I'm new to Machine Learning and currently got stuck with this. First I use linear regression to fit the training set but get very large RMSE. Then I tried using polynomial regression to reduce the bias.
import numpy as np
from sklearn.linear_model import LinearRegression
from sklearn.preprocessing import PolynomialFeatures
from sklearn.metrics import mean_squared_error
poly_features = PolynomialFeatures(degree=2, include_bias=False)
X_poly = poly_features.fit_transform(X)
poly_reg = LinearRegression()
poly_reg.fit(X_poly, y)
poly_predict = poly_reg.predict(X_poly)
poly_mse = mean_squared_error(X, poly_predict)
poly_rmse = np.sqrt(poly_mse)
Then I got slightly better result than linear regression, then I continued to set degree = 3/4/5, the result kept getting better. But it might be somewhat overfitting as degree increased.
The best degree of polynomial should be the degree that generates the lowest RMSE in cross validation set. But I don't have any idea how to achieve that. Should I use GridSearchCV? or any other method?
Much appreciate if you could me with this.

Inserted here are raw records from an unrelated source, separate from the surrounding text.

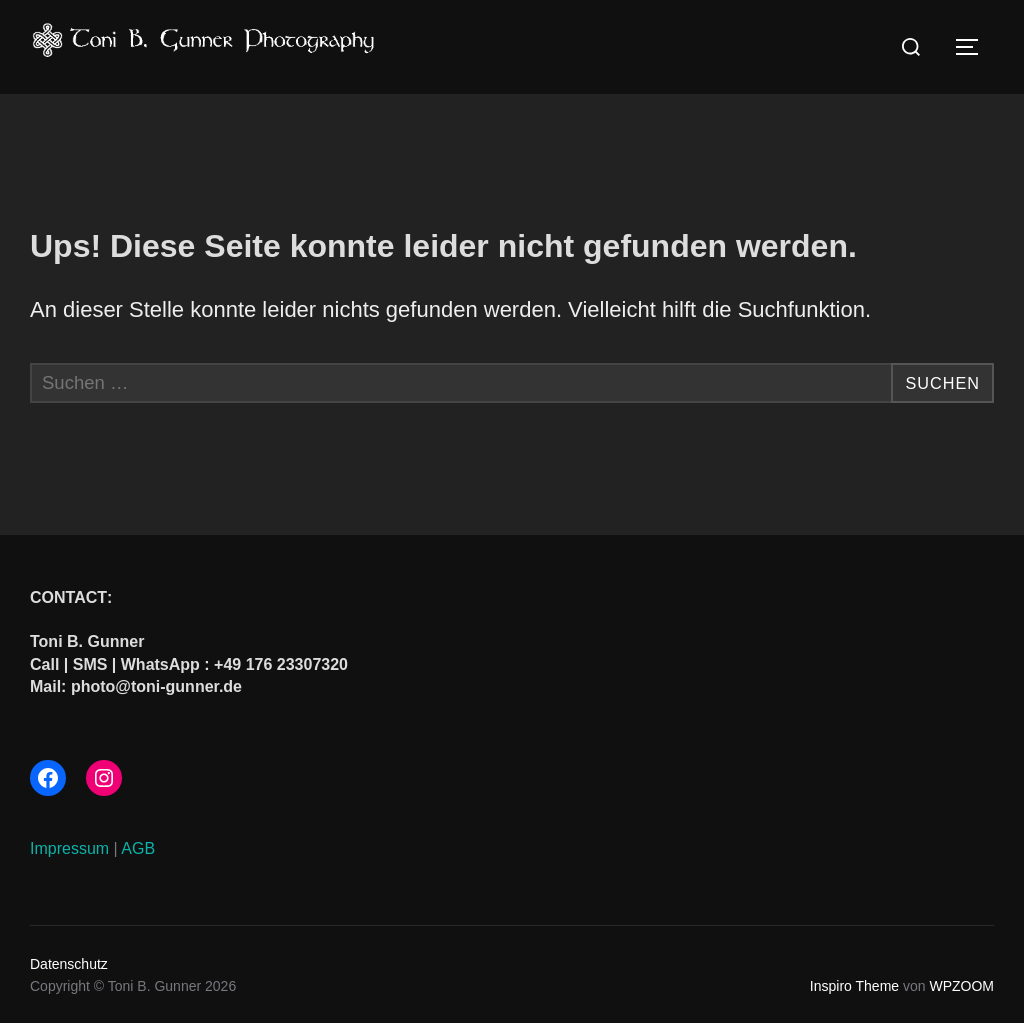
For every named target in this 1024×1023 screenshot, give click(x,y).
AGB (138, 847)
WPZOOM (961, 985)
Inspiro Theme (854, 985)
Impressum (69, 847)
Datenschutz (69, 963)
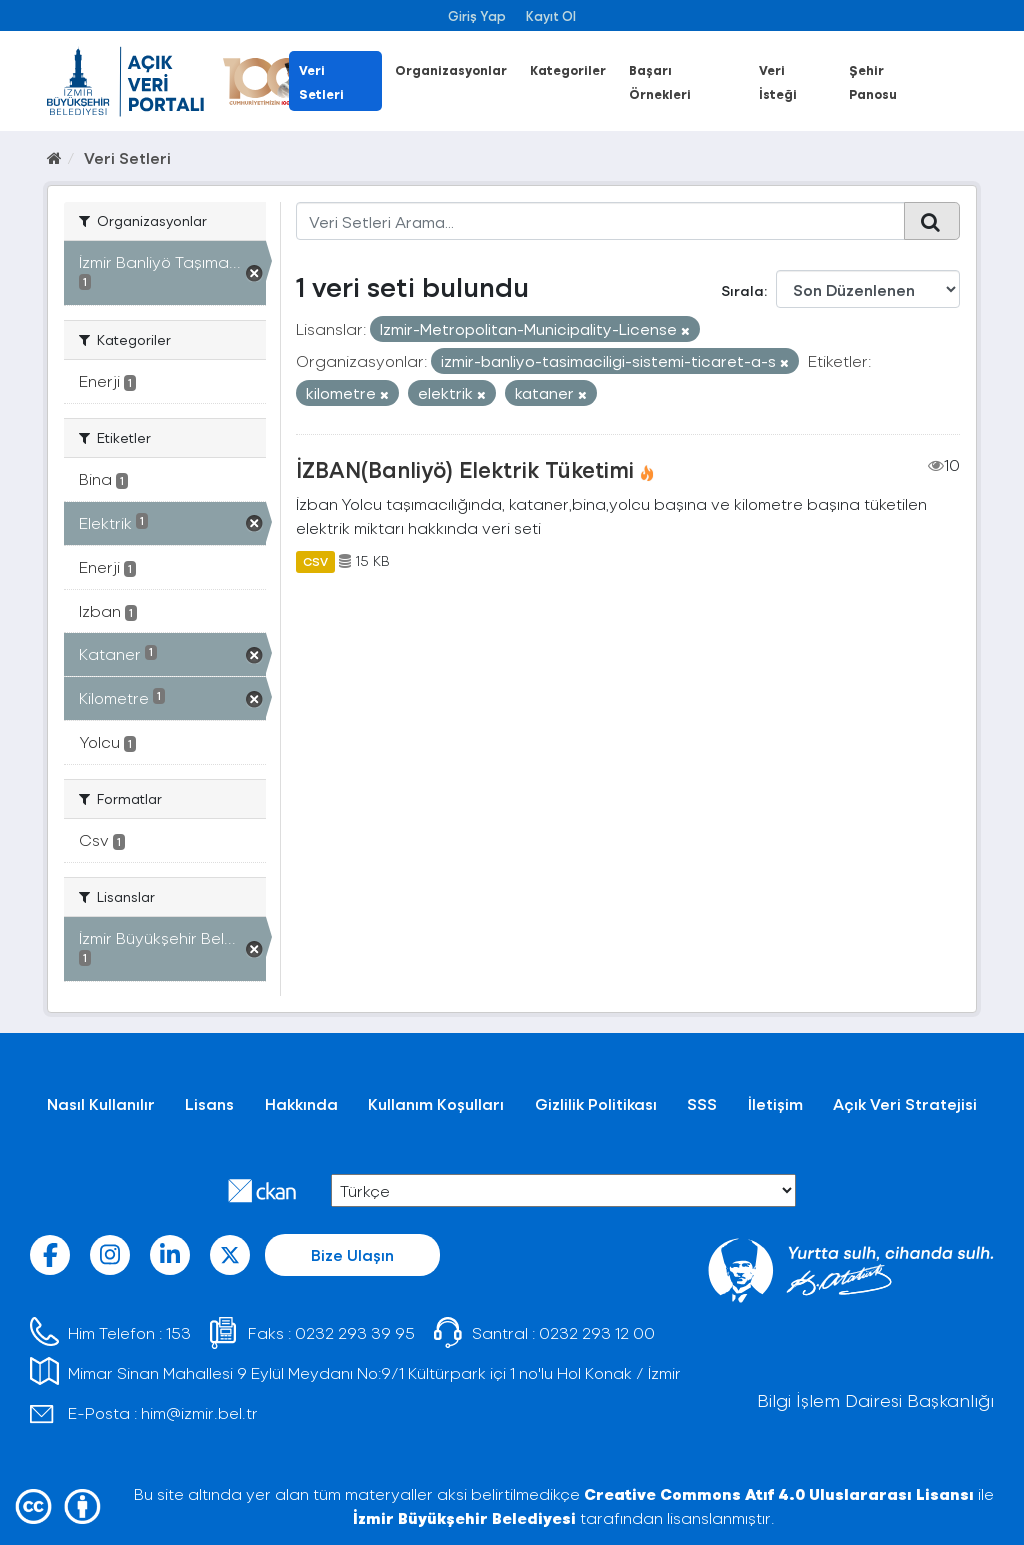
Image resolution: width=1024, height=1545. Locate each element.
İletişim (775, 1103)
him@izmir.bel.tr (199, 1412)
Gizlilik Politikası (596, 1103)
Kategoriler (568, 69)
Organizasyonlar (451, 69)
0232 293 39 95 (355, 1332)
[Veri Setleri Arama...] (601, 221)
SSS (702, 1103)
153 (178, 1332)
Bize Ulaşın (352, 1254)
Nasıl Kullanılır (101, 1103)
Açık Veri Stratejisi (905, 1103)
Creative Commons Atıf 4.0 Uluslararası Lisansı (779, 1493)
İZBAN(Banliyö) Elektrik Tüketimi (465, 469)
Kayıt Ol (551, 15)
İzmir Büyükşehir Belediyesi (464, 1517)
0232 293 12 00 (597, 1332)
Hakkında (301, 1103)
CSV (315, 561)
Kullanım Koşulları (436, 1103)
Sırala (742, 290)
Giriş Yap (477, 15)
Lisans (209, 1103)
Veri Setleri (127, 157)
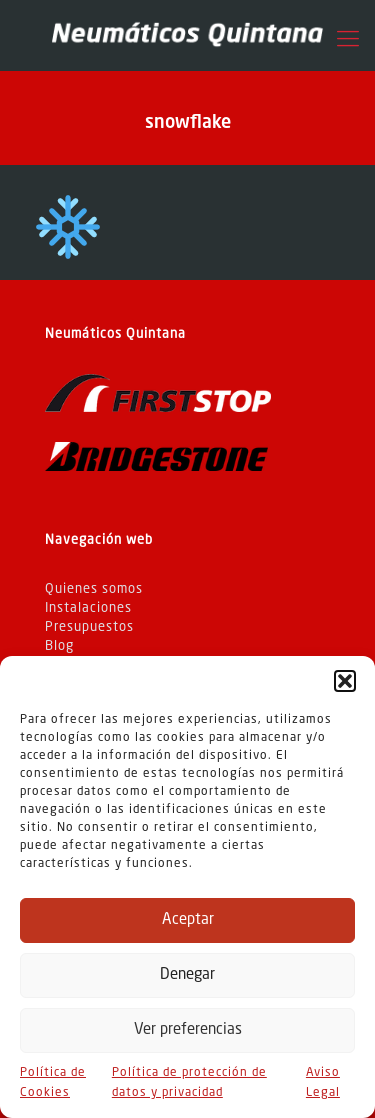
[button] (345, 681)
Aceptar (188, 920)
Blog (59, 646)
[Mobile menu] (348, 40)
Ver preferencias (188, 1030)
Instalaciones (88, 608)
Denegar (187, 975)
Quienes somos (94, 589)
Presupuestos (89, 627)
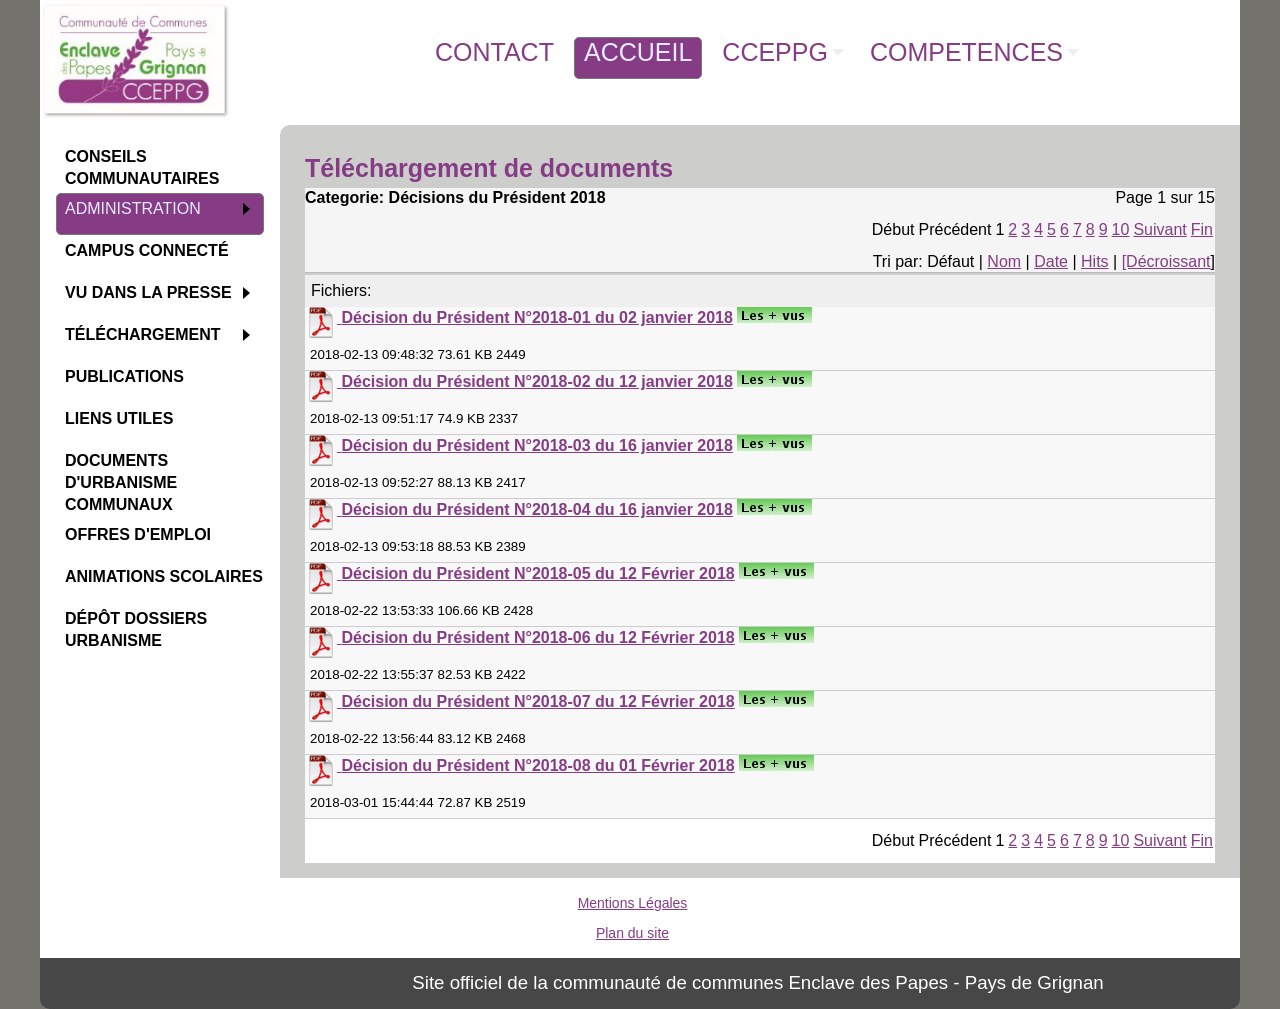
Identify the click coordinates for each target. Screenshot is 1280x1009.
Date (1051, 261)
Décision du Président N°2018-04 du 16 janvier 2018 (536, 509)
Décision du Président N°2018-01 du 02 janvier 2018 (536, 317)
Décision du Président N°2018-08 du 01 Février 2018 (537, 765)
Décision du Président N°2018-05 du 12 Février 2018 (537, 573)
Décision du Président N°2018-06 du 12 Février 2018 (537, 637)
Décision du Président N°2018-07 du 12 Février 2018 (537, 701)
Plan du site (632, 933)
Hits (1095, 261)
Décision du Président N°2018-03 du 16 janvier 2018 (536, 445)
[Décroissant (1166, 261)
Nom (1004, 261)
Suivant (1159, 229)
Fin (1202, 229)
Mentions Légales (633, 903)
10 (1121, 229)
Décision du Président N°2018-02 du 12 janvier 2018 (536, 381)
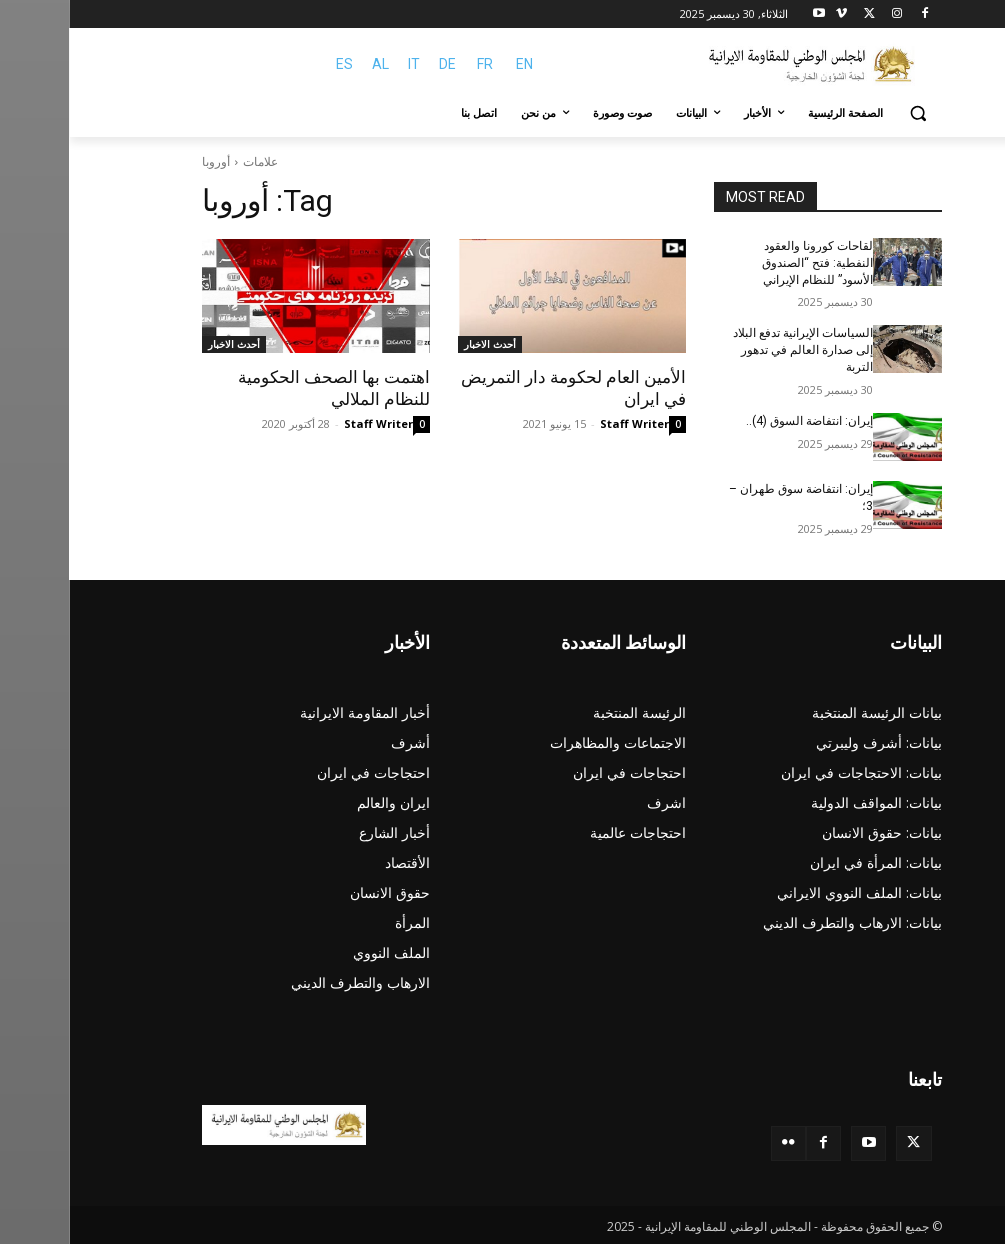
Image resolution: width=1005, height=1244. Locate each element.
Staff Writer (565, 423)
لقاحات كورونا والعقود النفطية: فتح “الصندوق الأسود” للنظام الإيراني (748, 263)
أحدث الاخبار (421, 344)
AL (311, 64)
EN (455, 64)
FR (416, 64)
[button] (849, 113)
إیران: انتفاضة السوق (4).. (740, 421)
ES (275, 64)
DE (378, 64)
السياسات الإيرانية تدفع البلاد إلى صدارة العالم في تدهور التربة (734, 350)
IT (345, 64)
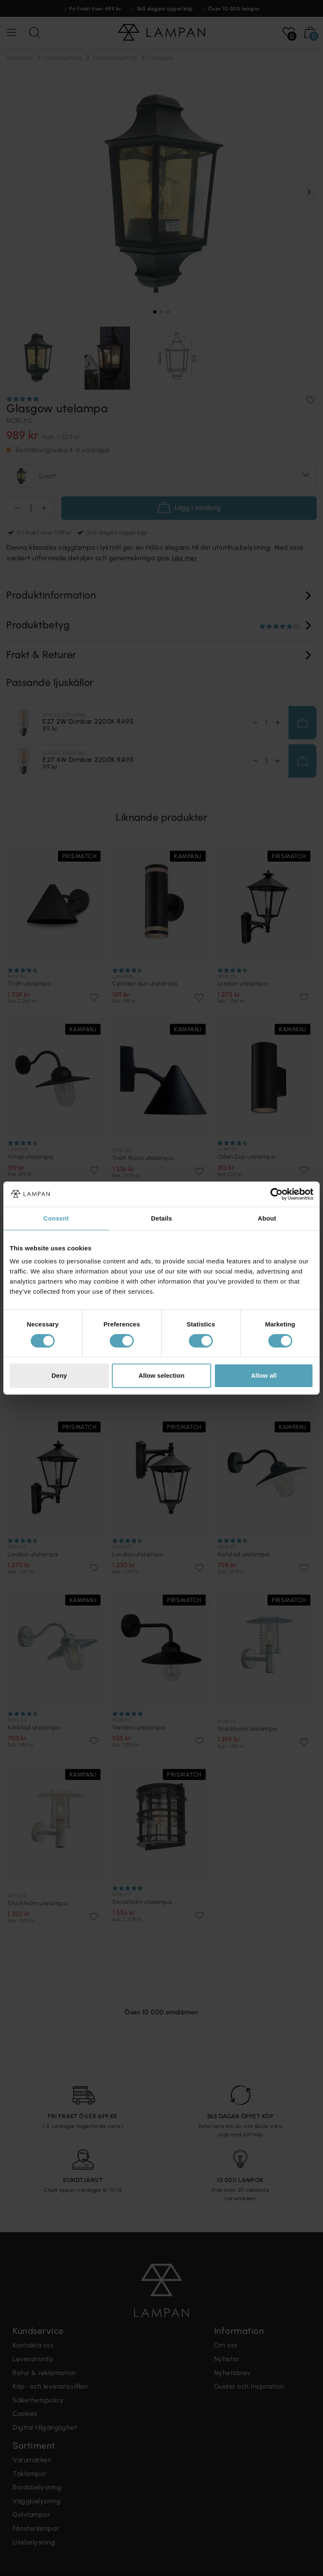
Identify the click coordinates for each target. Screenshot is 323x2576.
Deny (59, 1375)
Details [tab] (161, 1218)
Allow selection (161, 1375)
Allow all (264, 1375)
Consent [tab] (56, 1218)
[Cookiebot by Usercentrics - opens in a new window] (276, 1194)
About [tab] (267, 1218)
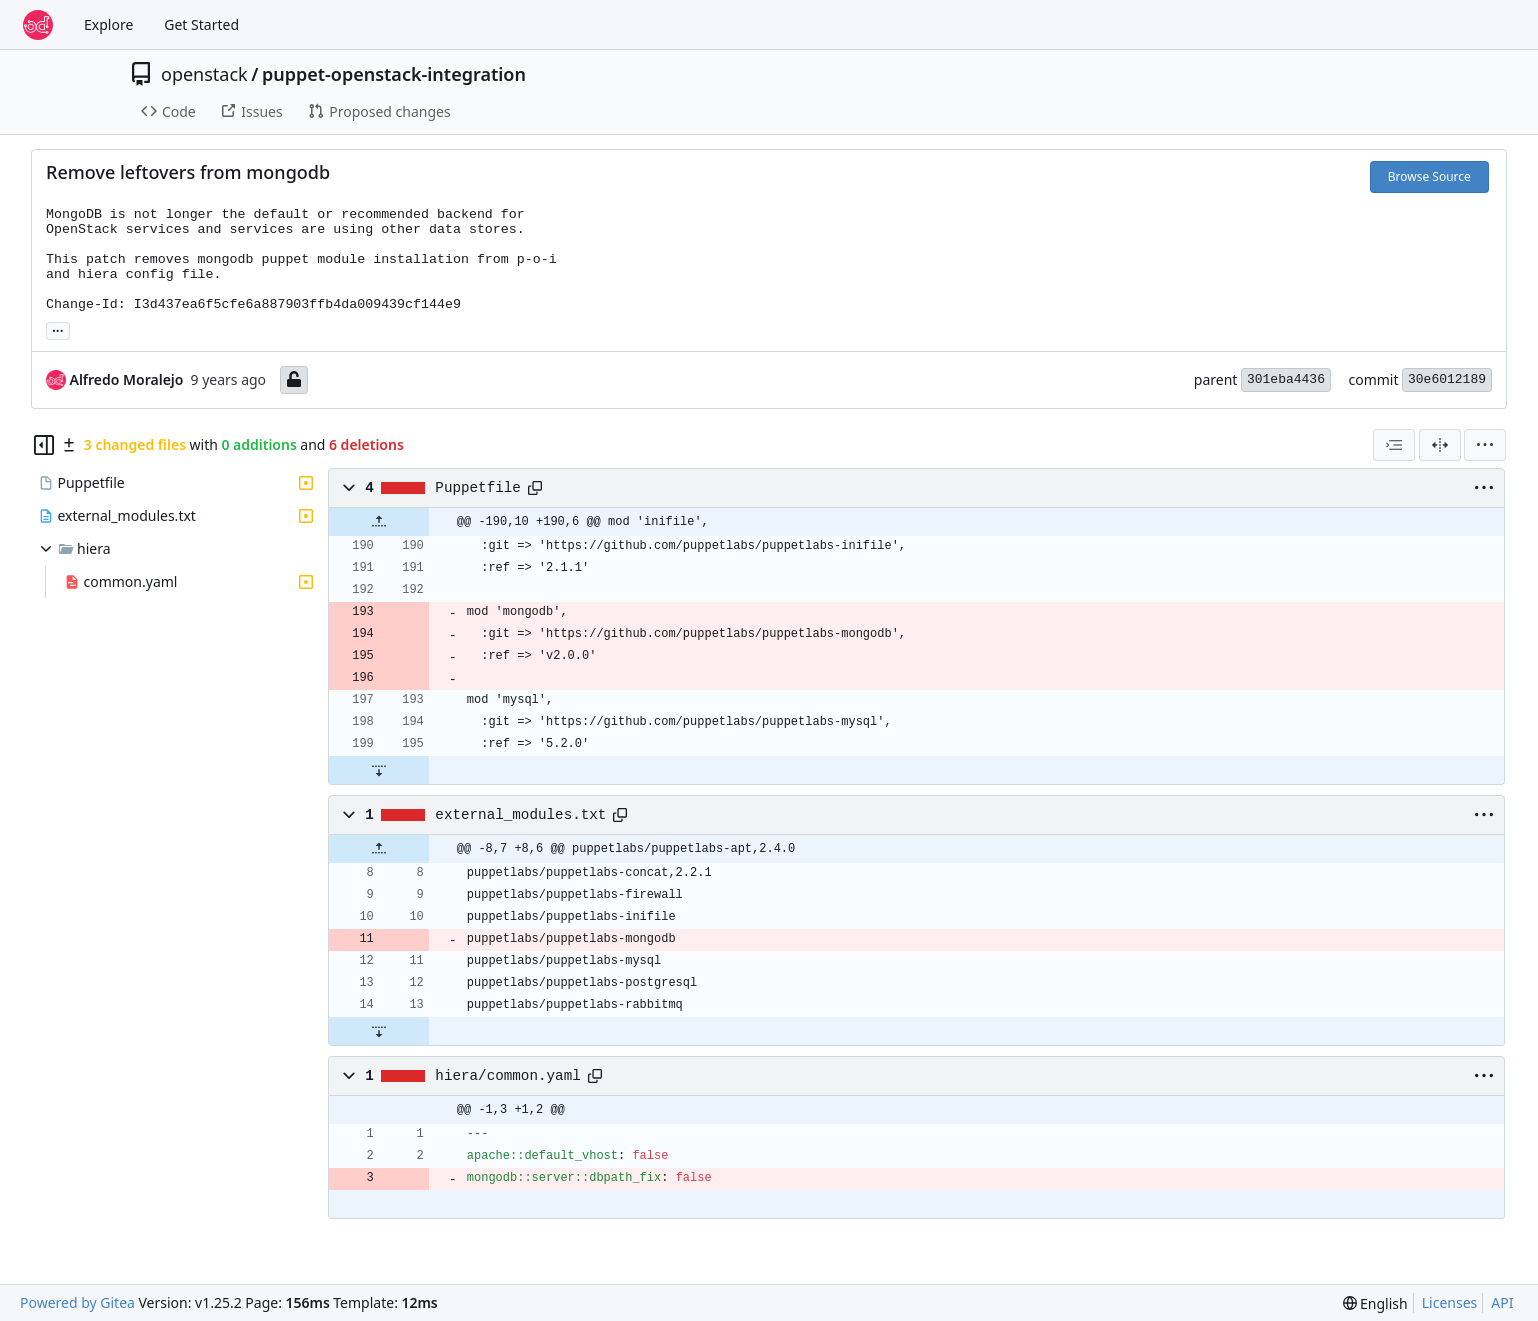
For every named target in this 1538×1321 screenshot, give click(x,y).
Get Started (201, 24)
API (1502, 1302)
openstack (204, 74)
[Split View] (1440, 445)
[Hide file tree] (44, 445)
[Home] (38, 25)
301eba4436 (1286, 379)
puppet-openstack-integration (394, 74)
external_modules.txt (520, 815)
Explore (108, 24)
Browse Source (1429, 176)
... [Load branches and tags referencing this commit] (58, 329)
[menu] (1485, 445)
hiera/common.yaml (507, 1076)
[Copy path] (535, 488)
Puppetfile (478, 488)
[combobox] (1394, 445)
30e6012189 (1447, 379)
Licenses (1450, 1302)
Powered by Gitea (77, 1302)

In my opinion, the best way to find an optimal curve fitting degree or in general a fitting model is to use the GridSearchCV module from the scikit-learn library.
Here is an example how to use this library:
Firstly let us define a method to sample random data:
def make_data(N, err=1.0, rseed=1):
rng = np.random.RandomState(rseed)
X = rng.rand(N, 1) ** 2
y = 1. / (X.ravel() + 0.3)
if err > 0:
y += err * rng.randn(N)
return X, y
Build a pipeline:
def PolynomialRegression(degree=2, **kwargs):
return make_pipeline(PolynomialFeatures(degree), LinearRegression(**kwargs))
Create a data and a vector(X_test) for testing and visualisation purposes:
X, y = make_data(200)
X_test = np.linspace(-0.1, 1.1, 200)[:, None]
Define the GridSearchCV parameters:
param_grid = {'polynomialfeatures__degree': np.arange(20),
'linearregression__fit_intercept': [True, False],
'linearregression__normalize': [True, False]}
grid = GridSearchCV(PolynomialRegression(), param_grid, cv=7)
grid.fit(X, y)
Get the best parameters from our model:
model = grid.best_estimator_
steps=[('polynomialfeatures', PolynomialFeatures(degree=4, include_bias=True, interaction_only=False)), ('linearregression', LinearRegression(copy_X=True, fit_intercept=True, n_jobs=1, normalize=False))])
Fit the model with the X
and y
data and use the vector to predict the values:
y_test = model.fit(X, y).predict(X_test)
Visualize the result:
plt.scatter(X, y)
plt.plot(X_test.ravel(), y_test, 'r')